▸ TASK DESCRIPTION
Extract, word for word, each line from the line holding "MODERNBEAST (52, 1929)" through the end of the records. Omit every picture.

▸ GIVEN RECORDS

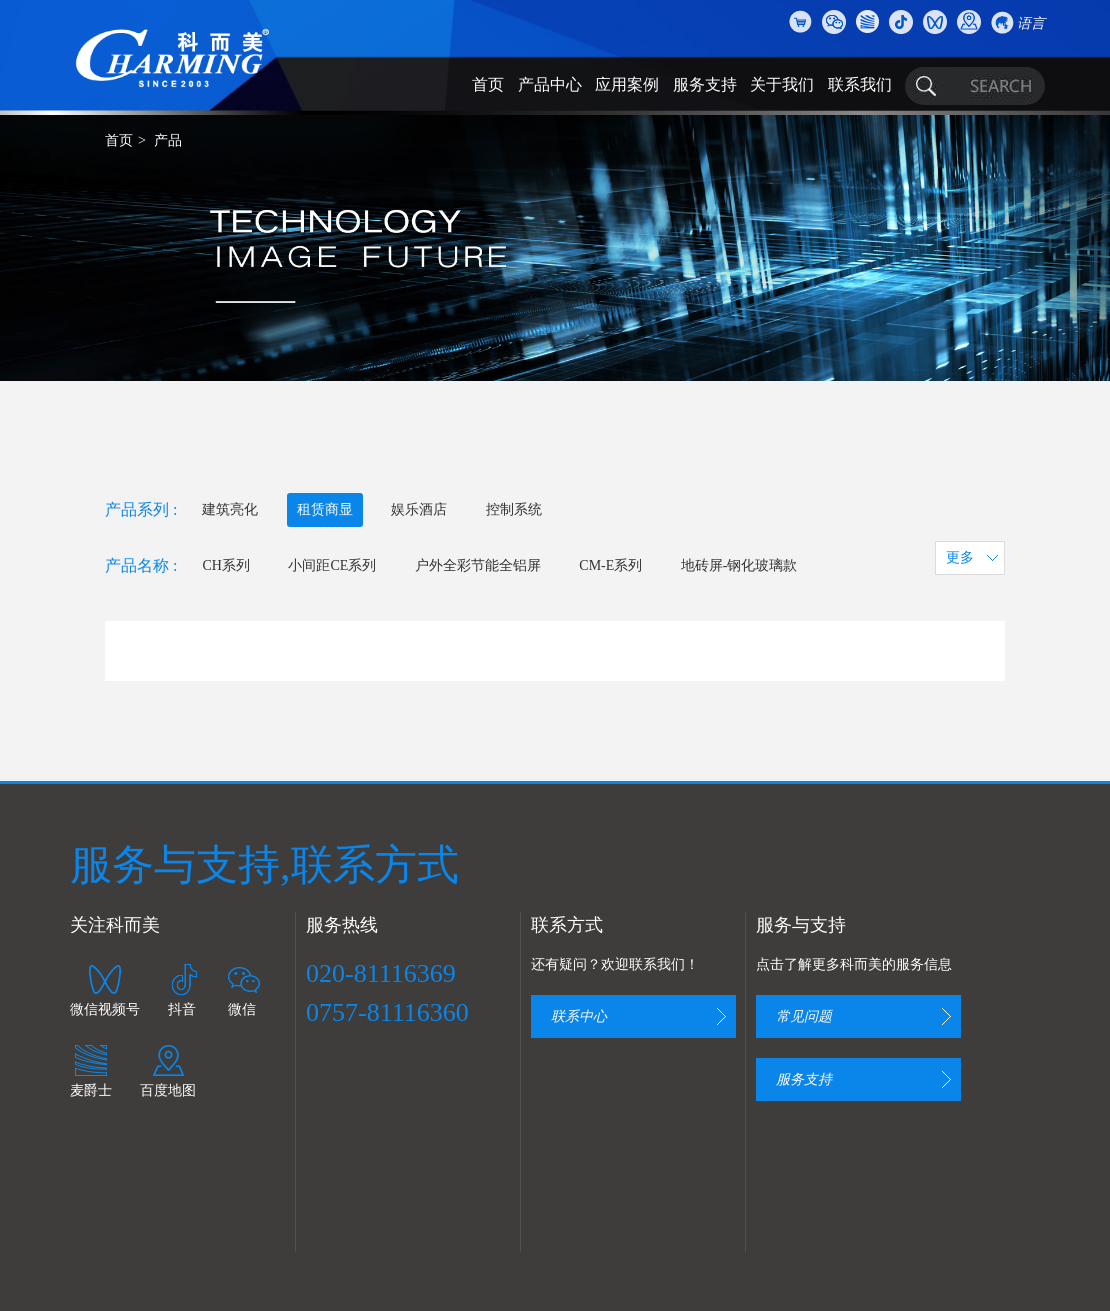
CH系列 (225, 565)
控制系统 (514, 509)
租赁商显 (325, 509)
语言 (1031, 23)
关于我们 (782, 84)
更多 (960, 557)
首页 (488, 84)
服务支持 (705, 84)
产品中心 (550, 84)
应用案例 (627, 84)
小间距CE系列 (332, 565)
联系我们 (860, 84)
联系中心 (579, 1016)
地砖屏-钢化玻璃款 (739, 565)
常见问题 (804, 1016)
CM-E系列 (610, 565)
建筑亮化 (230, 509)
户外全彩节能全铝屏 (478, 565)
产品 (168, 140)
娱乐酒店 (419, 509)
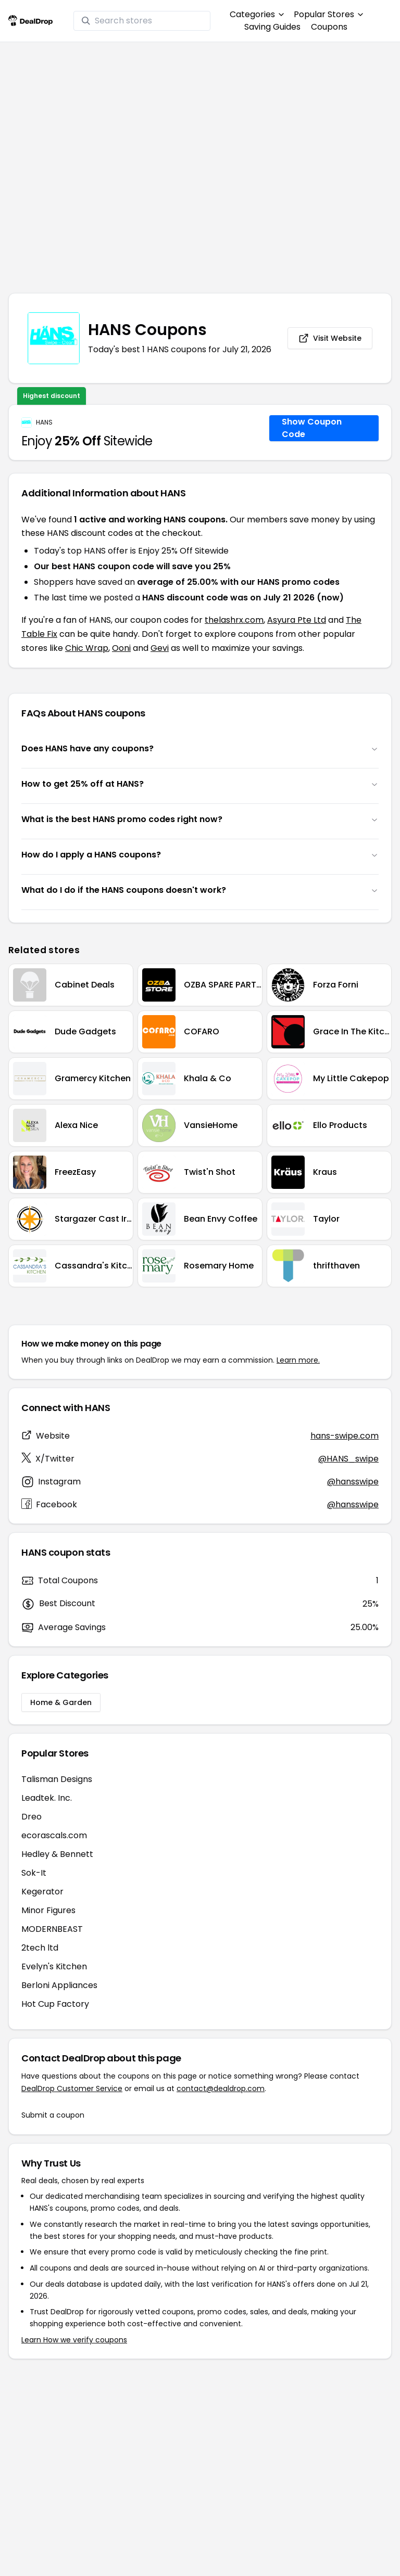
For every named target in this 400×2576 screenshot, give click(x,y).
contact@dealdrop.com (221, 2088)
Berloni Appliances (59, 1985)
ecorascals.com (54, 1835)
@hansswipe (353, 1482)
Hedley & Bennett (57, 1854)
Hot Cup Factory (55, 2004)
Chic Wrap (86, 648)
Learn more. (298, 1360)
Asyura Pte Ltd (296, 620)
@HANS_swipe (348, 1459)
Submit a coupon (52, 2115)
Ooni (121, 648)
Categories (256, 14)
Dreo (31, 1817)
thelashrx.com (234, 620)
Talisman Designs (56, 1779)
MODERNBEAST (52, 1929)
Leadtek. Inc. (46, 1798)
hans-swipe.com (344, 1436)
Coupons (329, 27)
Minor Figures (48, 1910)
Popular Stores (328, 14)
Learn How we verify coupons (74, 2340)
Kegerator (42, 1892)
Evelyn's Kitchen (54, 1966)
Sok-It (33, 1873)
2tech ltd (39, 1948)
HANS (44, 422)
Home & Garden (61, 1702)
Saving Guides (272, 27)
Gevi (160, 648)
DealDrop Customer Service (71, 2088)
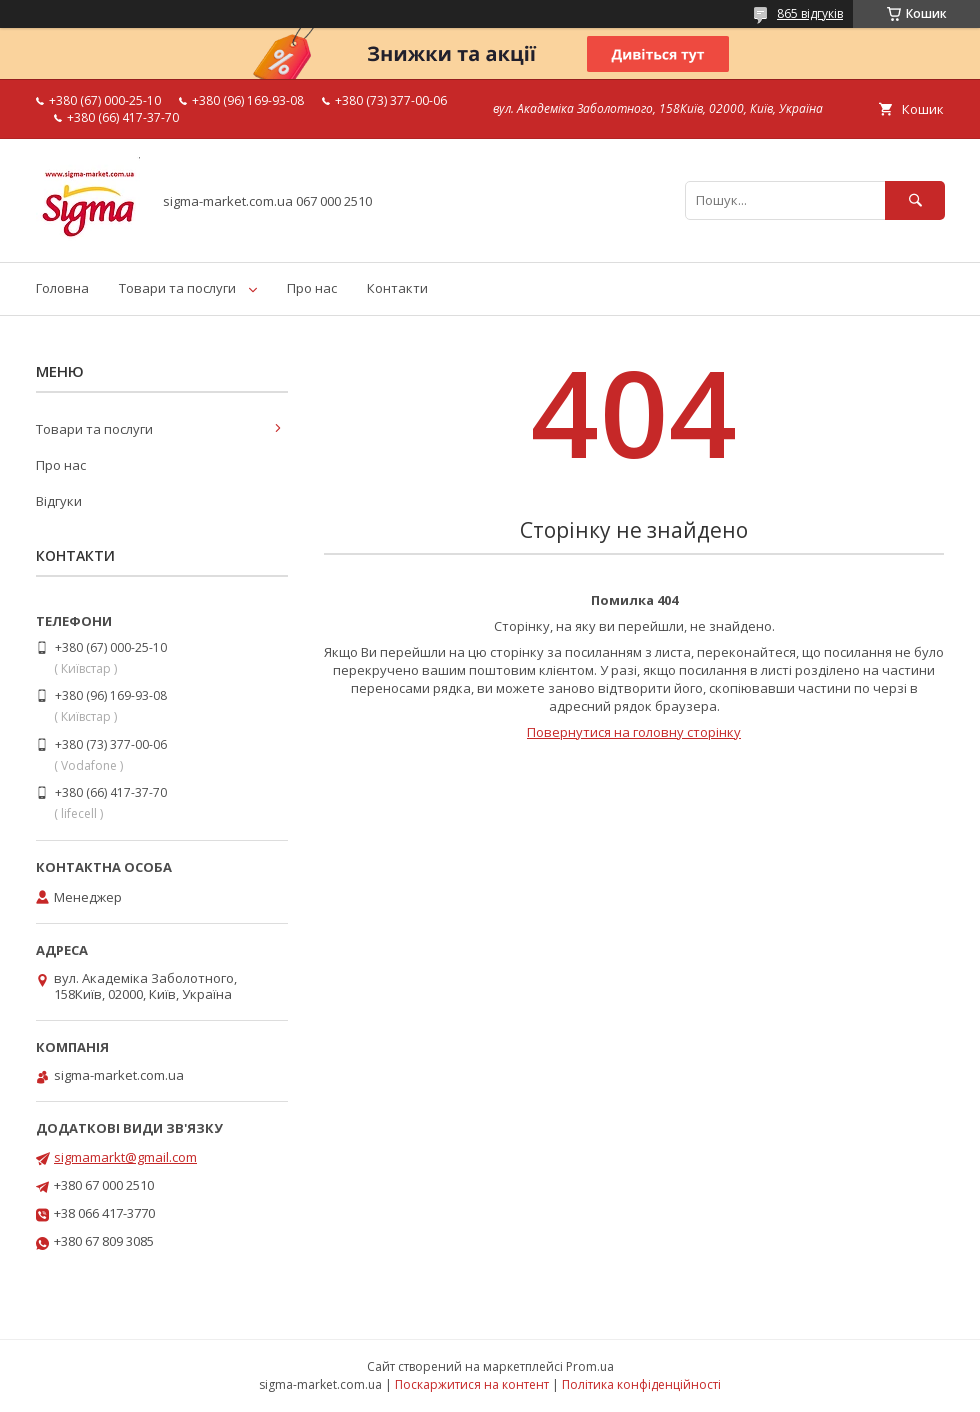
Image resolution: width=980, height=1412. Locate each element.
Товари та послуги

▸ OUTPUT FOR THIS TASK
MODERNBEAST (52, 1929)
Leadtek. Inc. (46, 1798)
hans-swipe.com (344, 1436)
Coupons (329, 27)
Minor Figures (48, 1910)
Popular Stores (328, 14)
Learn How we verify coupons (74, 2340)
Kegerator (42, 1892)
Evelyn's Kitchen (54, 1966)
Sok-It (33, 1873)
2tech ltd (39, 1948)
HANS (44, 422)
Home & Garden (61, 1702)
Saving Guides (272, 27)
Gevi (160, 648)
DealDrop Customer Service (71, 2088)
Image resolution: width=980, height=1412. Locate each element.
Товари та послуги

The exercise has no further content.